Potulny also thinks the Wildcats have a good defensive corps returning. However, instead of simply playing a bruising, physical style of defense, he wants his players to be able to not only hit hard, but use their sticks as well.
“I think we have a nice mix of defensemen and the one thing about defense is that you have to stop the puck,” he said. “There’s two ways of doing that. Rylan (Yaremko), Connor (Frantti) and some other guys can stop it with physicality. Guys like (Jordan) Klimek, (Phil) Beaulieu and other guys, they can stop it with their feet and stick.
“You have to take away people’s time and space and stop the puck. That’s one area where we have been spending some time.
“We’ve been focusing on both stopping the puck and closing in on guys. The big thing that I want guys to know is that you have to be physical when you can, but even if you’re not overly huge, you can still defend with your stick and feet. They’ve done a great job with that.”

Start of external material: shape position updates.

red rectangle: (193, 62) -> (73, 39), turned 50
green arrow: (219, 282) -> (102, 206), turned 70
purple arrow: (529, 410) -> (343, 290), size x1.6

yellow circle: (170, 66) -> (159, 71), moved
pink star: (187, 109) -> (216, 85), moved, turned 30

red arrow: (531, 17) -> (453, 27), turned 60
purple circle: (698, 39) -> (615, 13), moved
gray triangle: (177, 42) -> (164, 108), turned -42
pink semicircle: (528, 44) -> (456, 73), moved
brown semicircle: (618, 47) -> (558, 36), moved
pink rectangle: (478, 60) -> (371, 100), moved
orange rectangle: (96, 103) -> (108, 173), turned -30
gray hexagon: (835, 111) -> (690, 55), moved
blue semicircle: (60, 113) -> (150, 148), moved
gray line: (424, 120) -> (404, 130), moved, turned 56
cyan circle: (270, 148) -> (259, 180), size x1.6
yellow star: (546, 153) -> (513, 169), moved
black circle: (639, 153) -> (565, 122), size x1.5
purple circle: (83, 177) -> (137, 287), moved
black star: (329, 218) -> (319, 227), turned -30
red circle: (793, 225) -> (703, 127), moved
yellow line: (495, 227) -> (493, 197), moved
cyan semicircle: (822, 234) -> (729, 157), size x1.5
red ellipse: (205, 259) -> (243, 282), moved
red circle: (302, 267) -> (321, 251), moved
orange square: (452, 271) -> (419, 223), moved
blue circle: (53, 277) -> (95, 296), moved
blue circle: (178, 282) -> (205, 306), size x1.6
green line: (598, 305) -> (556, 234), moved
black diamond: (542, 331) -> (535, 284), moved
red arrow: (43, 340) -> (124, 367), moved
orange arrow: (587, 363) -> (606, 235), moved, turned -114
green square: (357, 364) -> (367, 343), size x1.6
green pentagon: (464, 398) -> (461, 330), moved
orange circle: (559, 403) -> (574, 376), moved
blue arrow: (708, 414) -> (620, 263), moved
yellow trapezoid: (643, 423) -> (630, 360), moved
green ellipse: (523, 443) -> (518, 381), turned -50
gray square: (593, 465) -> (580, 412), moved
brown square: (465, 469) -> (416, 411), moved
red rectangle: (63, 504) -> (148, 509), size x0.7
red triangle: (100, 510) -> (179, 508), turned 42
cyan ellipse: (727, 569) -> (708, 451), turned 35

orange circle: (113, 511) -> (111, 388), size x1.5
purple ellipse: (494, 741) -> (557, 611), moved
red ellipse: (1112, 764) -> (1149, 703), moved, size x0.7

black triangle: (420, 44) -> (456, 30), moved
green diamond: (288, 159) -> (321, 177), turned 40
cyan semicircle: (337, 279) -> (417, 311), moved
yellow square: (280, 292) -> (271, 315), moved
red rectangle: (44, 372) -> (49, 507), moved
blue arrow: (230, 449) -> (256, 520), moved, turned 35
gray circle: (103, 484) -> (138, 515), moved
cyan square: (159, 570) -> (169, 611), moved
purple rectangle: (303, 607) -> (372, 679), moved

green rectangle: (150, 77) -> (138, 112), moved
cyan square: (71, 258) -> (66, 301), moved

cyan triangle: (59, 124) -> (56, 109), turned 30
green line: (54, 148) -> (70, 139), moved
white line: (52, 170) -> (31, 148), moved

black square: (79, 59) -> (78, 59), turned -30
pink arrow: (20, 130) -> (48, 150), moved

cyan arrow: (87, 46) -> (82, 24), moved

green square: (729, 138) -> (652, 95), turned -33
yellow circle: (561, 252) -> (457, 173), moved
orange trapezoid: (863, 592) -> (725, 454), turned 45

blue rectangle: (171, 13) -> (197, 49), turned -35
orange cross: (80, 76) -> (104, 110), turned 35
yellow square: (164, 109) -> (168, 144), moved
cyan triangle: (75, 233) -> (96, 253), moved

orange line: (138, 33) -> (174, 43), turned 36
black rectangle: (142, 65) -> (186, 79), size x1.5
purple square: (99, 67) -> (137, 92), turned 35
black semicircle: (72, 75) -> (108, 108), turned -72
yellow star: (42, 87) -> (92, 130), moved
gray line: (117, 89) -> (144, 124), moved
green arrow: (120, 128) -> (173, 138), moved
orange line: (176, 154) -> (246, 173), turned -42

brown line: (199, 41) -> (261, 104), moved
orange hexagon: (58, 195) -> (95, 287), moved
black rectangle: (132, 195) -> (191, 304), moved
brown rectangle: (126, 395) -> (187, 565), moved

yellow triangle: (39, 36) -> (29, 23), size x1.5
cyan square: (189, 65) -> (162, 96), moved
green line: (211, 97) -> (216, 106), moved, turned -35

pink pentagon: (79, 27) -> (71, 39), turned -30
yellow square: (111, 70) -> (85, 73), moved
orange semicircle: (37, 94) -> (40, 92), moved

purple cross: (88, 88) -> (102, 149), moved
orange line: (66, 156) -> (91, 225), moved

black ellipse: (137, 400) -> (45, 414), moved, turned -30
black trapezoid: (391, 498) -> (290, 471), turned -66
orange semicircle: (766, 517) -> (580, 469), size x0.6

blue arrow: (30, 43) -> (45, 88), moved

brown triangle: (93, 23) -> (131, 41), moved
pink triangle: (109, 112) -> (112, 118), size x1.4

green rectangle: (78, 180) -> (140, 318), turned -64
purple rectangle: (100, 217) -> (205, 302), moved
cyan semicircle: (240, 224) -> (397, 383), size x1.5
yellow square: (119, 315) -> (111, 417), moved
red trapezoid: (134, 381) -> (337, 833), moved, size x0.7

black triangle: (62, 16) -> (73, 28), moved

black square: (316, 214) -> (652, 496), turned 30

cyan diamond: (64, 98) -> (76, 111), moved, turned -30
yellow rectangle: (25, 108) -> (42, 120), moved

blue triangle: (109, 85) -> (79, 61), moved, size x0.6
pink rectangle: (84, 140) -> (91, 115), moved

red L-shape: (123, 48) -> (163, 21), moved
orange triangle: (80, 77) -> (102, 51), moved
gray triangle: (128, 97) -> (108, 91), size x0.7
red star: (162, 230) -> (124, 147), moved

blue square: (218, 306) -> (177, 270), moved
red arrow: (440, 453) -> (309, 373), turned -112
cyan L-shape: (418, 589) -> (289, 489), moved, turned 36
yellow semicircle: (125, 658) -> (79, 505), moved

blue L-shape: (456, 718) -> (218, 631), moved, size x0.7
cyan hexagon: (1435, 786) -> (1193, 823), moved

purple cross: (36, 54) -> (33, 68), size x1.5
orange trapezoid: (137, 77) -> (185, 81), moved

When it comes to offense, Potulny made it clear at his first press conference, and several times since then, that he wants his skaters to focus on speed and improvisation when they have the puck. It can take awhile to adapt to a new style of play, but Potulny thinks that they’ve made a lot of progress in a short period of time.
“I think the first couple of practices were really good because we did things like just skate and touch pucks and do different things,” he said. “Then we had to touch on different areas of our games. Yesterday, we focused on our rush defense. We did a drill where it was 2-on-2 and in our minds, it was going to be rush defense.
“We started and suddenly, the guys are scoring goals like crazy. As a coach, part of you thinks we need to keep working on our rush D, but the other part says all right, we’re coming along. Here it is and they’re getting rewarded for doing what we talked about.
“As a player, I think you want to play that way. You want the puck on your stick and you want to make a hockey play. You want to be able to play fast and with freedom and they’re getting that right now.”
The Wildcats’ open the season next weekend with a home-and-home series against Lake Superior State. Potulny is excited to officially get things started and has a goal in mind — it’s pretty simple.
“Excited is probably an understatement,” he said. “As a coach, you just want the best for them. You know they are getting better and you want them to have success early so that they can feel better.
“I can see the growth from where we started to where we’re at. I hope that we can have some success early, so that they can feel good about their game.
“I don’t know what the ceiling is for this team to start the year. Usually, you have a decent idea if you’ve had a group for a couple of years.
“Right now, I kind of know where we could be. All you hope for is that your team reaches whatever ceiling they have for that year. I don’t know what that is yet, but as long as we reach it, then I know that it was a successful year. That is my hope for this season.”